__Try it__.
Within the listing below, the lines containing "Solutions" are to be counted. Give the number only.

__Supplied material__.

────────────────

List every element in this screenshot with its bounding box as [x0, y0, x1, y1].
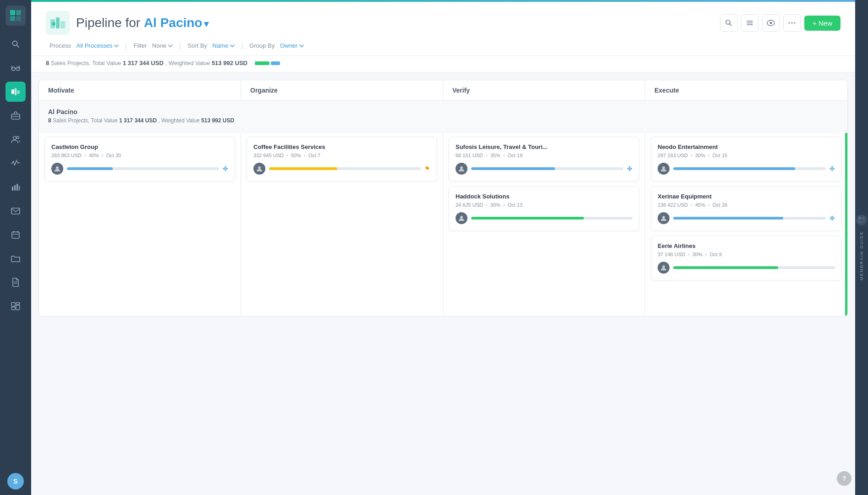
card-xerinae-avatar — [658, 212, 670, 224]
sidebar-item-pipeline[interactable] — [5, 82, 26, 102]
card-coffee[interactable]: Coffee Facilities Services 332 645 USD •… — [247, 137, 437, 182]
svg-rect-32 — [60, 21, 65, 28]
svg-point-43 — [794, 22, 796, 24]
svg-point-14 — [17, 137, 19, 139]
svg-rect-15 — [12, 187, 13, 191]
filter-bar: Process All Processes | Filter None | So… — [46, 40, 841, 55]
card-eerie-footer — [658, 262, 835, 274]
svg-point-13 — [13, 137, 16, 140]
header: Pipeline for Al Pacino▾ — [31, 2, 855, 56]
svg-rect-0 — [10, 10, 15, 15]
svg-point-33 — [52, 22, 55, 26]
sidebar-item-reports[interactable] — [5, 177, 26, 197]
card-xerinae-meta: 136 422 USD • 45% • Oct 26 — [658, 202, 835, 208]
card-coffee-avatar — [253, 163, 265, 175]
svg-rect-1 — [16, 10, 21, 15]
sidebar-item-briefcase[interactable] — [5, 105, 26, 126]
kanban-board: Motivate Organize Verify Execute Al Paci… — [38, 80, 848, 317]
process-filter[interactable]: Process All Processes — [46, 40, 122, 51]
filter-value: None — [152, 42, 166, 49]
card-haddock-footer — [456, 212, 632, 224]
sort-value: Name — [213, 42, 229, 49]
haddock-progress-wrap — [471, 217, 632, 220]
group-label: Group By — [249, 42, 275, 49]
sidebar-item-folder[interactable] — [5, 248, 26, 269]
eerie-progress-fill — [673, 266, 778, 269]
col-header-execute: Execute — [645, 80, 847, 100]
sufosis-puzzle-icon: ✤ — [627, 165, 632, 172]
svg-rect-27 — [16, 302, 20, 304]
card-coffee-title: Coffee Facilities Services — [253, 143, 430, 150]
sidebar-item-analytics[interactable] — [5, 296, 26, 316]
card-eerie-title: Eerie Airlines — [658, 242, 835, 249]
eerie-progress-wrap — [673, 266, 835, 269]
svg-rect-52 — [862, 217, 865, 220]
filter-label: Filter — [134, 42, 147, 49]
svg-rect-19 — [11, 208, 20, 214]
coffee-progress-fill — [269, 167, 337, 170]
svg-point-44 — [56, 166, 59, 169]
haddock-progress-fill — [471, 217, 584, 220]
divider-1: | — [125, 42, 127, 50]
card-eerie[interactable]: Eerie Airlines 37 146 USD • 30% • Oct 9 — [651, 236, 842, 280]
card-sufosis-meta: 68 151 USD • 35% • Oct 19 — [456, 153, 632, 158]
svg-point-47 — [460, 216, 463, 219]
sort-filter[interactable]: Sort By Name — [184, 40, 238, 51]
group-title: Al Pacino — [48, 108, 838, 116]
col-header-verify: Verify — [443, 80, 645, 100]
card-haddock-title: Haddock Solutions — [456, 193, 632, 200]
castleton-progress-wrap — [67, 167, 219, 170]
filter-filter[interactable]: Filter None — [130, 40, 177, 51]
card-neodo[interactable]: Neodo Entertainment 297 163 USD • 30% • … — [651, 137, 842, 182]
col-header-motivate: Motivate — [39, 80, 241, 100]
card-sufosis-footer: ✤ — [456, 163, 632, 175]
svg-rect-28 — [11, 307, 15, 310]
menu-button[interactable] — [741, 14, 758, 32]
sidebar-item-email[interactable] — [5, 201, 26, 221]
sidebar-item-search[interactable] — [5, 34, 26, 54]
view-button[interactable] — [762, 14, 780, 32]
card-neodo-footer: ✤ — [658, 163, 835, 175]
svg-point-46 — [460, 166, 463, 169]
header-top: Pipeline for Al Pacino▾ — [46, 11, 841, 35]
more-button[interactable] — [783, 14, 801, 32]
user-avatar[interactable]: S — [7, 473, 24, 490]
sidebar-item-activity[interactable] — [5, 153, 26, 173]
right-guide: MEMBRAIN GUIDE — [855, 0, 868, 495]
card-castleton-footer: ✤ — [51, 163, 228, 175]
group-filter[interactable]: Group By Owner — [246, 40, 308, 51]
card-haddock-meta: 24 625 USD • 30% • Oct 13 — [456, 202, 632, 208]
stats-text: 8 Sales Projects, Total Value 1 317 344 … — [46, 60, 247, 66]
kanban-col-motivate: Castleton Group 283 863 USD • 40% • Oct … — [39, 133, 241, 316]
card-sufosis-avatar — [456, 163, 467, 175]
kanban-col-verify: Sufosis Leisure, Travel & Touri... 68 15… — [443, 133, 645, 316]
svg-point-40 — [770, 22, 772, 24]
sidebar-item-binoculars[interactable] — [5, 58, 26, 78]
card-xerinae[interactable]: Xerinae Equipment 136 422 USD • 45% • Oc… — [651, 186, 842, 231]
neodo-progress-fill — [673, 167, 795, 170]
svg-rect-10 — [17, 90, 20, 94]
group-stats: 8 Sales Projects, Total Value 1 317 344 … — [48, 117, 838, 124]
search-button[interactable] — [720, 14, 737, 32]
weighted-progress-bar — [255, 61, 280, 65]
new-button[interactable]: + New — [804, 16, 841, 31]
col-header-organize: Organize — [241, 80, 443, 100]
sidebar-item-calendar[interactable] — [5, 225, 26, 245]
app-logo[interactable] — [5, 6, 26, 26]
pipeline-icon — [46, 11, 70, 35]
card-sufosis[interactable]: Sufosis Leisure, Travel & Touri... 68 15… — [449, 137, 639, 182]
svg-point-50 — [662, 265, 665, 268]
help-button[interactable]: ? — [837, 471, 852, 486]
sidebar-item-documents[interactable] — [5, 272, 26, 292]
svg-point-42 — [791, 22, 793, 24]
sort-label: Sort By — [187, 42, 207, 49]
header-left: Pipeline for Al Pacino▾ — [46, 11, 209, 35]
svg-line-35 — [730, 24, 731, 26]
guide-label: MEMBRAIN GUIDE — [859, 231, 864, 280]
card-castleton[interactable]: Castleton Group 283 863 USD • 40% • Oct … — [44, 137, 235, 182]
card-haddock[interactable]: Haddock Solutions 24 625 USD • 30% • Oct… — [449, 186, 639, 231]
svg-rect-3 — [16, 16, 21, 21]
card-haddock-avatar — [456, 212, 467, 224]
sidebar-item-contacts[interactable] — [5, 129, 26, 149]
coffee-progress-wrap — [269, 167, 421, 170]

────────────────

__Final answer__.
2